In 2005, India declared that it was a leprosy-free country and it has been nearly 14 years since.  However, India is still home to 60% of the world's leprosy patients. According to the National Leprosy Elimination Program (NLEP) report,  9,175 leprosy cases were on record in West Bengal alone in 2017-2018.  Despite new cases, and records, the government has been reluctant to address the issue.

Residents of the Peardoba leprosy colony live in abysmal conditions. The government promised to give Rs.100 per day to each family a fee for working at fruit farms and tussar silk farms. But the residents complained that their bank accounts are empty when they try to withdraw money. These farmlands are owned by government authorities. "The society has a joint account with the BDO. We cannot withdraw when we want to", said Rajib. Due to the social stigma attached to leprosy, people are constrained to work on these farms and elsewhere to earn their livelihood.

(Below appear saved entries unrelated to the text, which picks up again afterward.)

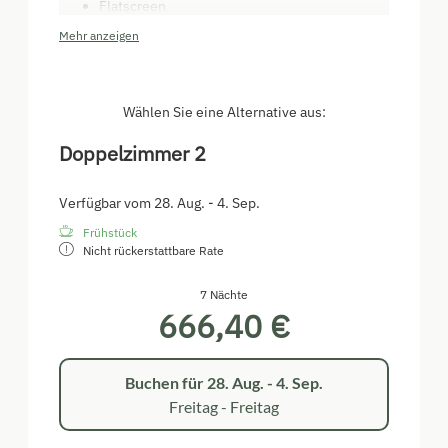
Flatscreen
Haarfön, Handtücher, Seife
Mehr anzeigen
neu modernisierte Bäder (Dusche)
Frühstück mit bäuerlichen Produkten
(selbstgemachte Marmelade, frische Milch
vom Bauern, Heumilch, Sennereibutter, ...)
Wählen Sie eine Alternative aus:
Halbpension auf Anfrage möglich
Doppelzimmer 2
(traditionelle Tiroler Küche)
Verfügbar vom 28. Aug. - 4. Sep.
Frühstück
Nicht rückerstattbare Rate
7 Nächte
666,40 €
Buchen für
28. Aug. - 4. Sep.
Freitag - Freitag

The residents of the care unit are forced to take small loans from local ration shops for every morsel of their meal. "It is extremely tough. What do I say? Some of them are out on the streets to beg. It is such a shame. The previous officers used to stop us from begging. These ones are encouraging us to beg”, said one of the residents of the leprosy colony.

There is an immense taboo attached towards leprosy patients in India, despite various awareness programmes by the World Health Organisation, the United Nations and the Indian government. However, local authorities in Bishnupur are now using this stigma to exploit the patients which have led to the ostracizing of leprosy patients from places of social gathering including the daily workforce.